Every line of the records below from the line with "NUEVA YORK, NY" up to and including the line with "PRESS RELEASE - Fri, 31 Jul 2026 20:01:31" must be reproduced exactly, and no line outside that range.

--- Recorded data Enclosed Below ---

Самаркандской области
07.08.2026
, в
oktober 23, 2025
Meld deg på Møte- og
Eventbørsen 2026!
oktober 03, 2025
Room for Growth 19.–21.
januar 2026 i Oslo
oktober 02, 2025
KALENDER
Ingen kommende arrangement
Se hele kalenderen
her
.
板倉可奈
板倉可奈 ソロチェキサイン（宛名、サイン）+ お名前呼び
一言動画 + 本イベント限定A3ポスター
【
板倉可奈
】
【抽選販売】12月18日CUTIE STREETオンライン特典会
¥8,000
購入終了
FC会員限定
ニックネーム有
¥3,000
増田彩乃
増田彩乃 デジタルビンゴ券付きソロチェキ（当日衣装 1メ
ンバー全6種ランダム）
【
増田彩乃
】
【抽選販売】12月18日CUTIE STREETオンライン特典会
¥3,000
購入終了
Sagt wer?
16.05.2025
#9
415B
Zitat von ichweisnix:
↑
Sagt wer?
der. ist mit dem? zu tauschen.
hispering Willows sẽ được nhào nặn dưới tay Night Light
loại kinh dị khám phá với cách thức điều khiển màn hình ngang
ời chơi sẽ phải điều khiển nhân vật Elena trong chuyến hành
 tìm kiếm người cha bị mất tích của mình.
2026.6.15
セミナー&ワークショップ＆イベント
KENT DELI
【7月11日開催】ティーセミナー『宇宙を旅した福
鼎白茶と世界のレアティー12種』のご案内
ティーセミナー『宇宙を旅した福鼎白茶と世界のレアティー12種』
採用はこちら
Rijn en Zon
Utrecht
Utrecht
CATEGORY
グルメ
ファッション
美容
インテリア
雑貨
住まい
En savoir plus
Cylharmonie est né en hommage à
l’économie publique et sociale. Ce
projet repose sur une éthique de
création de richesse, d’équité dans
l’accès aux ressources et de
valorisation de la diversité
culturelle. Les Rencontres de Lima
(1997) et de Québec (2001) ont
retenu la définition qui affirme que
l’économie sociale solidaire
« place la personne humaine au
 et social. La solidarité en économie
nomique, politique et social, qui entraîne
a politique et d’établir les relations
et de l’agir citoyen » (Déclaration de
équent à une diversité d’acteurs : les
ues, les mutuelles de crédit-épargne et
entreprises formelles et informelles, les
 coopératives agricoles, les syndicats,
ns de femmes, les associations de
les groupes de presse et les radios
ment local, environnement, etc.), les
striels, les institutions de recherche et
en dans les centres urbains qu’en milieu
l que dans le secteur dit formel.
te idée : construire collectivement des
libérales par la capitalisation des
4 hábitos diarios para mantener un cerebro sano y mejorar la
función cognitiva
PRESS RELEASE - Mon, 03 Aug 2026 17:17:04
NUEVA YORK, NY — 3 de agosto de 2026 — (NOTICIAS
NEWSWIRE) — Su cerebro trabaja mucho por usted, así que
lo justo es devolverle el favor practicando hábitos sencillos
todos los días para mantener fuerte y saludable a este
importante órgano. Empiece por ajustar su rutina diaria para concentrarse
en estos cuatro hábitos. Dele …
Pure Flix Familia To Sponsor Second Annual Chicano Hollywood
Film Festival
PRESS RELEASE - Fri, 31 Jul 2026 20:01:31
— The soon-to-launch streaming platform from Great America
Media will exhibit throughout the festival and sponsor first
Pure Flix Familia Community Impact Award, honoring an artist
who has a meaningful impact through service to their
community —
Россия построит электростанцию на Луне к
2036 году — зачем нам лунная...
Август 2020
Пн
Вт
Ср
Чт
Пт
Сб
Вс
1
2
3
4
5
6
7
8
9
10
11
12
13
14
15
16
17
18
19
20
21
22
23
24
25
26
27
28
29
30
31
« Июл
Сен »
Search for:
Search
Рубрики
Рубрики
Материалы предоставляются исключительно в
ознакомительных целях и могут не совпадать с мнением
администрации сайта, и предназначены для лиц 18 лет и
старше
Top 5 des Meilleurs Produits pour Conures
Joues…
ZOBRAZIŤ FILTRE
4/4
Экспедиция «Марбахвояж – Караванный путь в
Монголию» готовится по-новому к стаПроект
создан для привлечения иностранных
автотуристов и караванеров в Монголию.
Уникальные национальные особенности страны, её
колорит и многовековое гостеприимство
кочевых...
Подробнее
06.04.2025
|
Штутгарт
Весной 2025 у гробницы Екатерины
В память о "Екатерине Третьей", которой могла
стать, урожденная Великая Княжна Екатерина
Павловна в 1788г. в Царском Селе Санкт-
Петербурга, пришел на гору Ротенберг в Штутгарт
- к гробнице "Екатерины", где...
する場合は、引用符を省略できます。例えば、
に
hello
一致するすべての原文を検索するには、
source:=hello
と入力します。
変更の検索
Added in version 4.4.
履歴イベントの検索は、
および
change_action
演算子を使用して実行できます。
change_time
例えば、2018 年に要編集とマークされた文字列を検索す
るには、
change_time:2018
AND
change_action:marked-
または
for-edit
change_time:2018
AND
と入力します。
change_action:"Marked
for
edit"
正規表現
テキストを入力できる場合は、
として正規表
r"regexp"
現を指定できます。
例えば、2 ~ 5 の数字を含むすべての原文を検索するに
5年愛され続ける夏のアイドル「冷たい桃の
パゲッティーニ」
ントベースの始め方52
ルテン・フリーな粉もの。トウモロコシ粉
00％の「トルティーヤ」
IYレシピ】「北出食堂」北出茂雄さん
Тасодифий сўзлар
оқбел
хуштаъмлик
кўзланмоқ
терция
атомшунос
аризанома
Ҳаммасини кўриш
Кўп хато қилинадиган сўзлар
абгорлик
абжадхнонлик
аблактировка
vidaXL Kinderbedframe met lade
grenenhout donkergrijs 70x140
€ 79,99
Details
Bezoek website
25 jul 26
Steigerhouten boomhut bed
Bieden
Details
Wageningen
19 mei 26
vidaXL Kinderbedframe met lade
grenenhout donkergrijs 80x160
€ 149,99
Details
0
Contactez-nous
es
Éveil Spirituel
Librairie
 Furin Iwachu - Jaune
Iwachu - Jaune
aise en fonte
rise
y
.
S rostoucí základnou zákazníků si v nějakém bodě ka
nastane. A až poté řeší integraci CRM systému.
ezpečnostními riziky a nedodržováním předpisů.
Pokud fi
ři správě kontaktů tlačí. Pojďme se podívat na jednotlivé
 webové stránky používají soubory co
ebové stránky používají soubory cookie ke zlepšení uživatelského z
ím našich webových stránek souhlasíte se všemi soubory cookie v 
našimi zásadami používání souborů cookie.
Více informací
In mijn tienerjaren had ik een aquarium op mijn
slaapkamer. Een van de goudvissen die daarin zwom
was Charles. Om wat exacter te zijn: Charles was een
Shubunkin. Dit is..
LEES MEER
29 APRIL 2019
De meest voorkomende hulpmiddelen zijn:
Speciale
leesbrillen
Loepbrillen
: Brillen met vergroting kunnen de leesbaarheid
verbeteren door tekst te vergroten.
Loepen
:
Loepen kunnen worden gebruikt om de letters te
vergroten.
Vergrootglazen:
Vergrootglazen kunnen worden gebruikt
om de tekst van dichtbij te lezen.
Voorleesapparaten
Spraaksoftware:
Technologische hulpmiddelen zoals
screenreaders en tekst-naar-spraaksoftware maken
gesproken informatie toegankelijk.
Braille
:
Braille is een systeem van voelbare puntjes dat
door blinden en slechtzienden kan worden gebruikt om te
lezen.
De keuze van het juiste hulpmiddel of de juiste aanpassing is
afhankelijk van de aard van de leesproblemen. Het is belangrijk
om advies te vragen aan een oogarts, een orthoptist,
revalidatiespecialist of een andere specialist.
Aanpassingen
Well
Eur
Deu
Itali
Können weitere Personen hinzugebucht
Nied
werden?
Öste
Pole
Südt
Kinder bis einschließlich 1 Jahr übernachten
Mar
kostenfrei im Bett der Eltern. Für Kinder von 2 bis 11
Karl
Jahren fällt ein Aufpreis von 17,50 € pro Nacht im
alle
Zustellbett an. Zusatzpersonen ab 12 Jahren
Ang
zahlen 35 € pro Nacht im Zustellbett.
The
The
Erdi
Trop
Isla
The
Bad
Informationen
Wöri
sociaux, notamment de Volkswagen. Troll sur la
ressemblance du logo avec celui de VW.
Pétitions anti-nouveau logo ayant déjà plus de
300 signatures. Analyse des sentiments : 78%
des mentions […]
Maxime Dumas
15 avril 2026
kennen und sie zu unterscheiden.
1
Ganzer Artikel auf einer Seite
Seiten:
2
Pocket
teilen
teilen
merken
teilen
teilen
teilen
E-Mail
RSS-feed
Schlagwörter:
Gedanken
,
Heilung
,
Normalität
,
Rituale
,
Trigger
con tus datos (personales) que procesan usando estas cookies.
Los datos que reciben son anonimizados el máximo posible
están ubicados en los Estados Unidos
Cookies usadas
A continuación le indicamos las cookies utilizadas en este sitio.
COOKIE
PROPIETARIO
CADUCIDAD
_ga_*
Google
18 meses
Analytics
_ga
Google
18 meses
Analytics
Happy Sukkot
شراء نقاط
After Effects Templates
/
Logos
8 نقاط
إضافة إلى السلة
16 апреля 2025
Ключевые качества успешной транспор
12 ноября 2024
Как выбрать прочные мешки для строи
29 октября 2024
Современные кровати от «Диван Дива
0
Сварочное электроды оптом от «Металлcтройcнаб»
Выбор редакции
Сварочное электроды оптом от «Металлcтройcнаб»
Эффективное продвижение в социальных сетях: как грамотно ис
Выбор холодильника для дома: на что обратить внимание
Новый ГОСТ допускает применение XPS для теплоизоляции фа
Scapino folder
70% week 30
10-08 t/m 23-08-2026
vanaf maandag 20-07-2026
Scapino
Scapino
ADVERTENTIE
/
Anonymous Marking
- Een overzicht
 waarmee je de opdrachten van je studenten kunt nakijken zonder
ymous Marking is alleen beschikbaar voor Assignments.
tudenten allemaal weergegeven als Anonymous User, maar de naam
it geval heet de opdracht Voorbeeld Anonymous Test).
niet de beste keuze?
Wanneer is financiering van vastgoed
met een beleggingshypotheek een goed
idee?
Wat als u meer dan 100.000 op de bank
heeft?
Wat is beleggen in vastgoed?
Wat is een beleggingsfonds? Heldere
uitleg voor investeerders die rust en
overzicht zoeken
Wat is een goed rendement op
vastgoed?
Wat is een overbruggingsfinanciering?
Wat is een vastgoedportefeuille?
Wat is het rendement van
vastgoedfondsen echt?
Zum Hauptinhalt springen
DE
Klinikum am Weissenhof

--- End of Enclosed Recorded data ---

Expected output:
NUEVA YORK, NY — 3 de agosto de 2026 — (NOTICIAS
NEWSWIRE) — Su cerebro trabaja mucho por usted, así que
lo justo es devolverle el favor practicando hábitos sencillos
todos los días para mantener fuerte y saludable a este
importante órgano. Empiece por ajustar su rutina diaria para concentrarse
en estos cuatro hábitos. Dele …
Pure Flix Familia To Sponsor Second Annual Chicano Hollywood
Film Festival
PRESS RELEASE - Fri, 31 Jul 2026 20:01:31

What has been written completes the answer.